Just some brief notes/examples to act as basics stats reminders.
Example - LOTP/LOTE
Assume the following true joint distribution for some outcome \(Y\) and its distribution conditional on sex, smoking and vegetarianism.
Code
set.seed (1 )
d_tru <- CJ (sex = 0 : 1 , smk = 0 : 1 , veg = 0 : 1 )
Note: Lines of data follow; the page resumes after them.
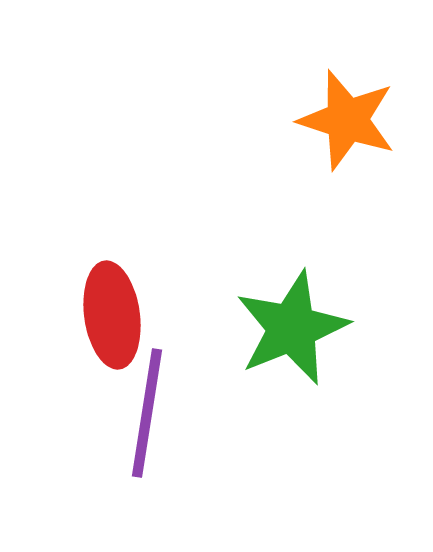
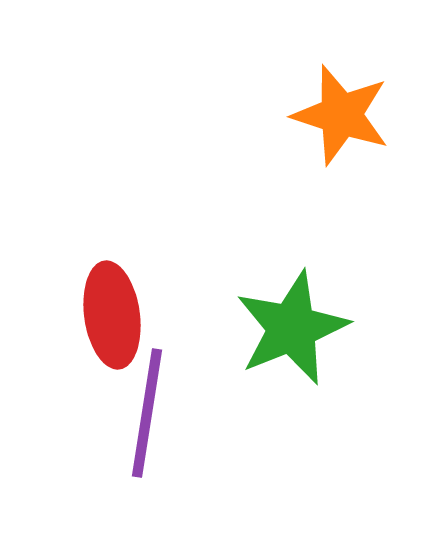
orange star: moved 6 px left, 5 px up
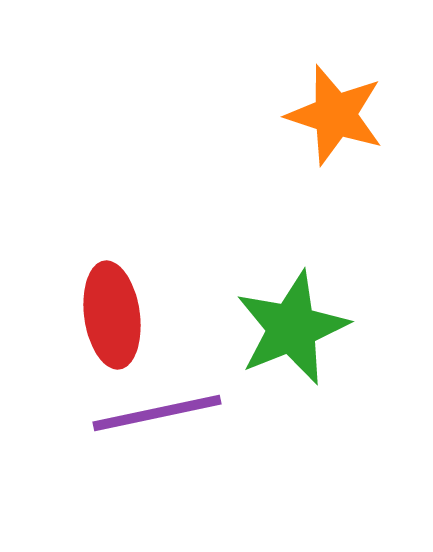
orange star: moved 6 px left
purple line: moved 10 px right; rotated 69 degrees clockwise
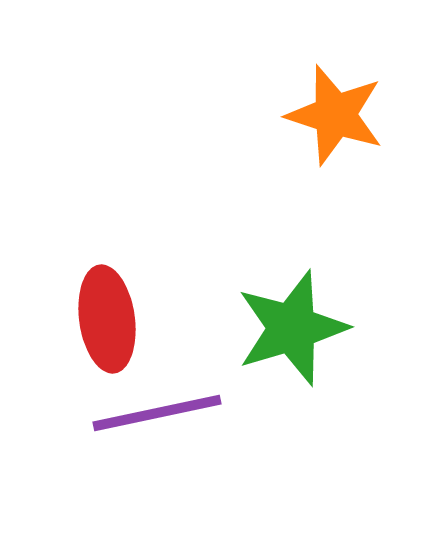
red ellipse: moved 5 px left, 4 px down
green star: rotated 5 degrees clockwise
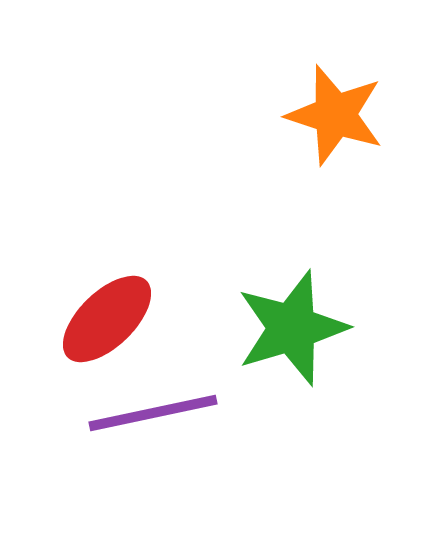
red ellipse: rotated 54 degrees clockwise
purple line: moved 4 px left
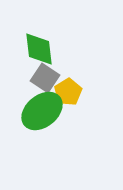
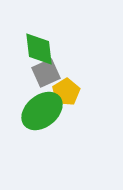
gray square: moved 1 px right, 5 px up; rotated 32 degrees clockwise
yellow pentagon: moved 2 px left
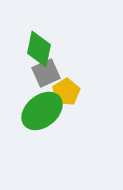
green diamond: rotated 18 degrees clockwise
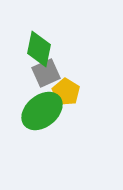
yellow pentagon: rotated 8 degrees counterclockwise
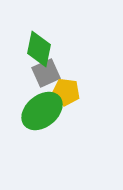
yellow pentagon: rotated 24 degrees counterclockwise
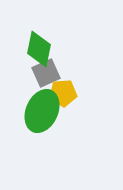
yellow pentagon: moved 3 px left, 1 px down; rotated 12 degrees counterclockwise
green ellipse: rotated 27 degrees counterclockwise
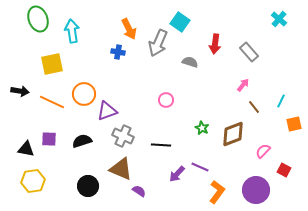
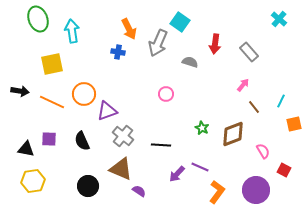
pink circle: moved 6 px up
gray cross: rotated 15 degrees clockwise
black semicircle: rotated 96 degrees counterclockwise
pink semicircle: rotated 105 degrees clockwise
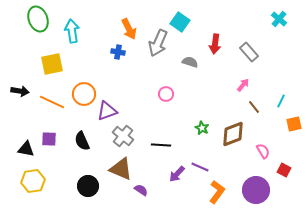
purple semicircle: moved 2 px right, 1 px up
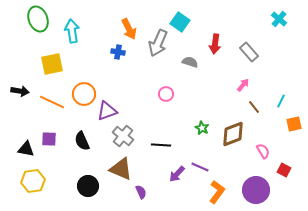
purple semicircle: moved 2 px down; rotated 32 degrees clockwise
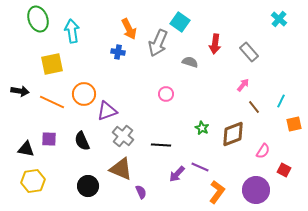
pink semicircle: rotated 63 degrees clockwise
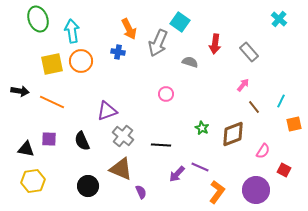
orange circle: moved 3 px left, 33 px up
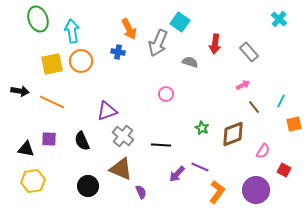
pink arrow: rotated 24 degrees clockwise
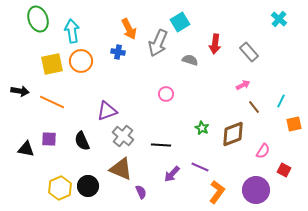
cyan square: rotated 24 degrees clockwise
gray semicircle: moved 2 px up
purple arrow: moved 5 px left
yellow hexagon: moved 27 px right, 7 px down; rotated 15 degrees counterclockwise
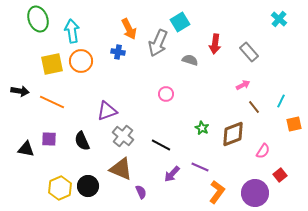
black line: rotated 24 degrees clockwise
red square: moved 4 px left, 5 px down; rotated 24 degrees clockwise
purple circle: moved 1 px left, 3 px down
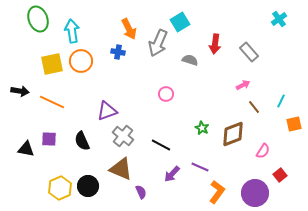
cyan cross: rotated 14 degrees clockwise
g <- function (sex, smk, veg){
- 1 + 2 * sex - 1 * smk + 3 * veg +
- 1 * sex * smk - 3 * sex * veg + 1 * smk * veg +
0.5 * sex * smk * veg
}
# probability of group membership
q <- rnorm (nrow (d_tru))
d_tru[, p_grp : = exp (q)/ sum (exp (q))]
# probability of outcome
d_tru[, p_y : = plogis (g (sex,smk,veg))]
d_tru
Key: <sex, smk, veg>
sex smk veg p_grp p_y
<int> <int> <int> <num> <num>
1: 0 0 0 0.04225019 0.2689414
2: 0 0 1 0.09498377 0.8807971
3: 0 1 0 0.03427561 0.1192029
4: 0 1 1 0.38968687 0.8807971
5: 1 0 0 0.10989996 0.7310586
6: 1 0 1 0.03479920 0.7310586
7: 1 1 0 0.12870098 0.2689414
8: 1 1 1 0.16540341 0.6224593
Take a random sample from the population:
Code
n <- 1e7
i <- sample (1 : nrow (d_tru), n, T, prob = d_tru$ p_grp)
d <- d_tru[i]
d[, y : = rbinom (.N, 1 , p_y)]
Recover the distribution of the covariates (the p_grp
)
Code
# recover distribution of covariates
d[, .(.N/ nrow (d)), keyby = .(sex, smk, veg)]
Key: <sex, smk, veg>
sex smk veg V1
<int> <int> <int> <num>
1: 0 0 0 0.0421805
2: 0 0 1 0.0950815
3: 0 1 0 0.0343139
4: 0 1 1 0.3898065
5: 1 0 0 0.1096864
6: 1 0 1 0.0348148
7: 1 1 0 0.1288739
8: 1 1 1 0.1652425
Recover the joint distribution of the outcome (the p_y
)
Code
# recover distribution of outcome
d[, .(mu_y = mean (y)), keyby = .(sex, smk, veg)]
Key: <sex, smk, veg>
sex smk veg mu_y
<int> <int> <int> <num>
1: 0 0 0 0.2693899
2: 0 0 1 0.8812230
3: 0 1 0 0.1189314
4: 0 1 1 0.8805292
5: 1 0 0 0.7309010
6: 1 0 1 0.7311000
7: 1 1 0 0.2692407
8: 1 1 1 0.6217244
Estimate the probability of outcome by sex
Code
d[, .(mu_y = mean (y)), keyby = sex]
Key: <sex>
sex mu_y
<int> <num>
1: 0 0.7881758
2: 1 0.5541419
We are interested in \(\mathbb{E}[y | sex]\) . Can we get to this via iterated expectation/LOTE?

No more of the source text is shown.